The most common issues I catch during review relate to program flows and dependencies. The AI might add a new method but forget to instantiate it when the programme starts, rendering it useless. Or it might make a change that requires updating three other components because they're linked in ways that aren't immediately obvious from the local context.

Understanding these flows and interdependencies is where human experience still matters significantly. The AI sees the code, but it doesn't always grasp the broader system behaviour. As context windows become cheaper and models more sophisticated, this gap will likely close, but for now it's where I add the most value.

The Economics of AI Development

This setup costs several hundred pounds a month, with Cursor being particularly expensive now that I'm using the Claude 4 Sonnet model. But I'm getting months of productivity out of it, so the economics work clearly in my favour.

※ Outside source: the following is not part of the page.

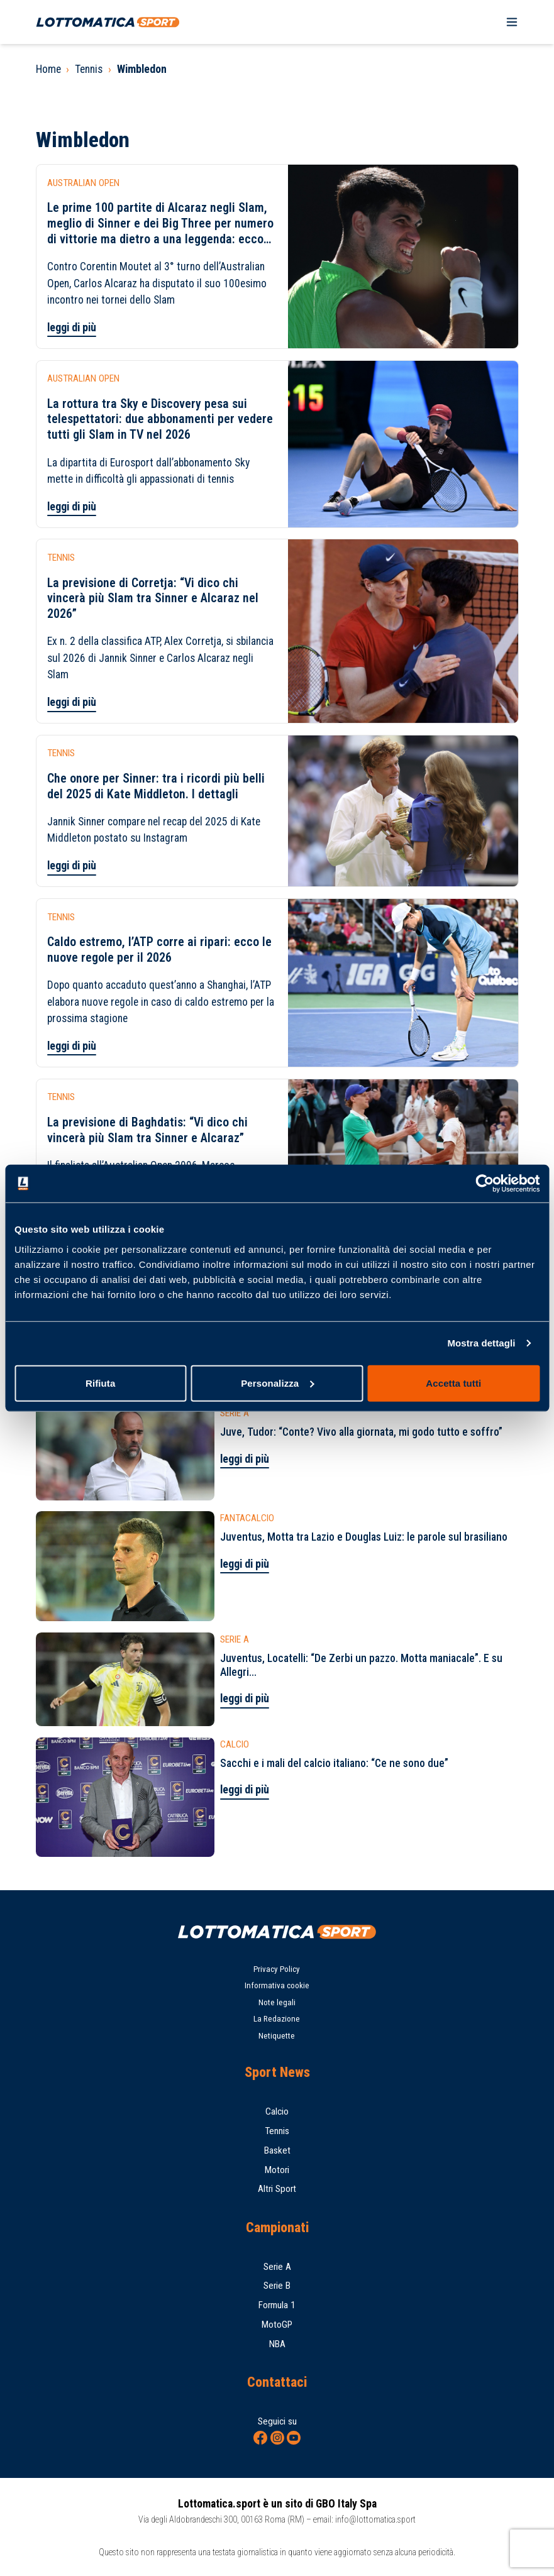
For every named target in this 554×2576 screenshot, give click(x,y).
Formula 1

The investment isn't just financial - there's a learning curve in understanding how to work effectively with these tools. Each AI model has its strengths and quirks. Learning to break down problems, provide the right context, and review output efficiently takes practice.

Becoming an AI Engineering Manager

The shift in my role has been profound. I've moved from being an engineer who occasionally used AI to being essentially an engineering manager for AI systems. I plan the work, provide context and direction, review output, and make sure everything fits together properly.

This parallels my experience with automating Git commits using AI - once you automate part of the development workflow, you start seeing opportunities to automate more of it. The difference is that now we're automating the core engineering work, not just the peripheral tasks.

There's something both exciting and concerning about this evolution. I'm delivering faster than ever, but I'm also losing touch with the craft of programming. Whether this matters in the long term depends on how the industry evolves. If everyone is working this way, traditional programming skills may become less relevant. If not, I might be building up a dependency that could become problematic.

Practical Takeaways

If you're considering a similar approach, start small and build up your workflow gradually. Begin with one tool that addresses your biggest pain point - for me, that was Copilot speeding up routine coding tasks. Then add complementary tools as you understand how AI fits into your process.

Focus on learning how to provide good context and review output effectively. These skills will be valuable regardless of which specific tools you use. The AI landscape changes rapidly, but the principles of clear communication and thorough review remain constant.

Most importantly, be honest about the trade-offs. You'll likely become faster at delivering software, but you may also become rusty at the fundamentals of engineering. Whether that's acceptable depends on your career goals and how you see the industry developing.

The tools are good enough now that using them isn't experimental - it's just efficient. The question isn't whether to adopt AI assistance, but how to do it thoughtfully while maintaining the skills and judgement that matter most.